Task statement:
Look through the records and copy every line in which "dans" appears.

Records from a dataset
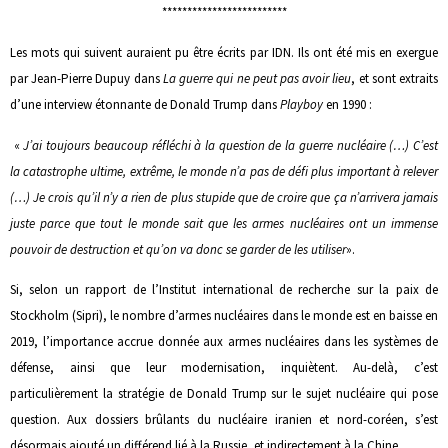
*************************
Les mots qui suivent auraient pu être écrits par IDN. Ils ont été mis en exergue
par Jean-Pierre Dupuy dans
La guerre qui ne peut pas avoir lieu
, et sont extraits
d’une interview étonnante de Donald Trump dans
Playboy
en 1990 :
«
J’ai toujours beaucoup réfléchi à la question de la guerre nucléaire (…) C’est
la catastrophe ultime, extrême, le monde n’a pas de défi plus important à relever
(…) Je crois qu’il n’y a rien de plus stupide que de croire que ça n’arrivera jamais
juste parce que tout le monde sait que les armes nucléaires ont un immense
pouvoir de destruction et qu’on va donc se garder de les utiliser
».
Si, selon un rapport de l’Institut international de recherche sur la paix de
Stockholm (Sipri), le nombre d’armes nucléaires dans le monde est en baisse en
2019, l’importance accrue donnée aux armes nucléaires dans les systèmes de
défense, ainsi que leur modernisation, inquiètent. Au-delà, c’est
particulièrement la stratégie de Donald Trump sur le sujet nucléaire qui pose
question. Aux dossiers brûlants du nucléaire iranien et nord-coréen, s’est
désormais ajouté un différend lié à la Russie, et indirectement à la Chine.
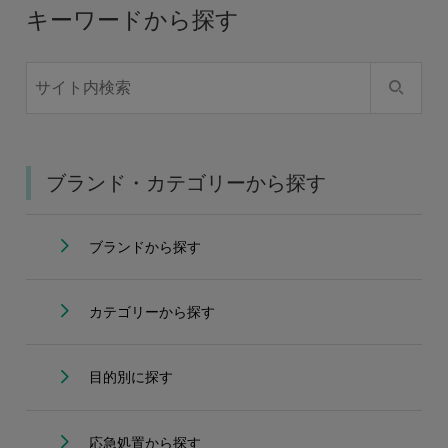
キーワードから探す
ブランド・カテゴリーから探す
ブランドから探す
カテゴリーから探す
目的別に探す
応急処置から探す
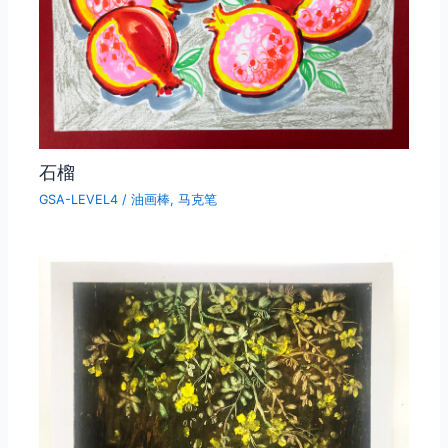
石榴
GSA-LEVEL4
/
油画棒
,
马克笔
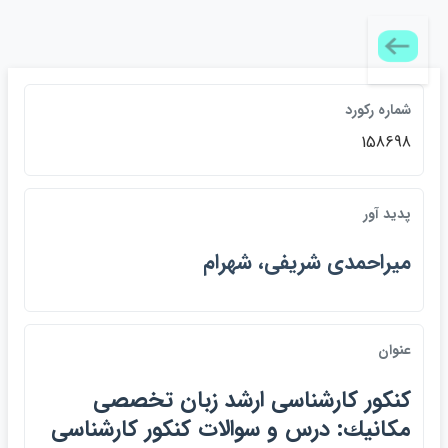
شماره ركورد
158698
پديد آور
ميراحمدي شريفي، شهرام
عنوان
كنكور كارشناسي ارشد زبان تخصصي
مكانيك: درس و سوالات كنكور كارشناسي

...

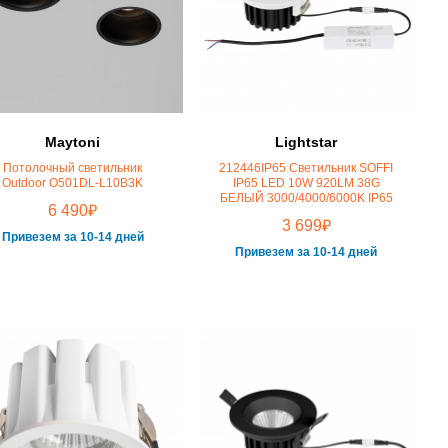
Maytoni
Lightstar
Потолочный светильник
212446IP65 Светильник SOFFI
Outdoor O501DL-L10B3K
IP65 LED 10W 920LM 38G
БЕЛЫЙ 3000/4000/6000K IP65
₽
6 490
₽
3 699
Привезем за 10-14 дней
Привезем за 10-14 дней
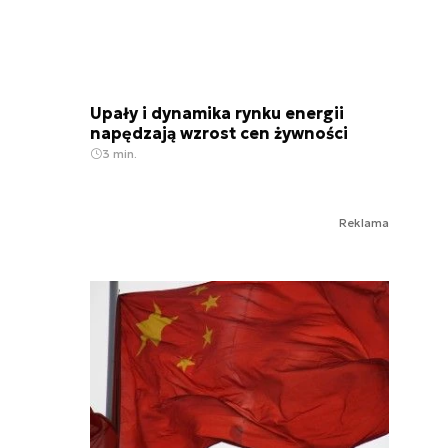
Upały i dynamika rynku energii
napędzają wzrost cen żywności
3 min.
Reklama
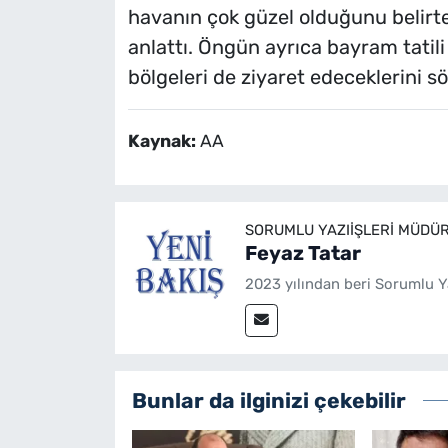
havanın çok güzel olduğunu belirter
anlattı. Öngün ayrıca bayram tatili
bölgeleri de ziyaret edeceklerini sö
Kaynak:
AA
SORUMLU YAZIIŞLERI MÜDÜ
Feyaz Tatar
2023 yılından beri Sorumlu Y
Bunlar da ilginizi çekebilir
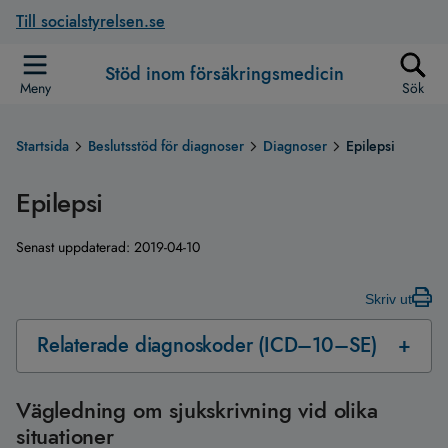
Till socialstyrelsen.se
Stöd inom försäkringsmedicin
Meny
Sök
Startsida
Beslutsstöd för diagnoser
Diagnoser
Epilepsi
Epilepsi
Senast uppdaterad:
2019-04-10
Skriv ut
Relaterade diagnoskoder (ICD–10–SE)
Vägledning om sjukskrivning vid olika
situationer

Written solution:
par Jean-Pierre Dupuy dans
d’une interview étonnante de Donald Trump dans
Stockholm (Sipri), le nombre d’armes nucléaires dans le monde est en baisse en
2019, l’importance accrue donnée aux armes nucléaires dans les systèmes de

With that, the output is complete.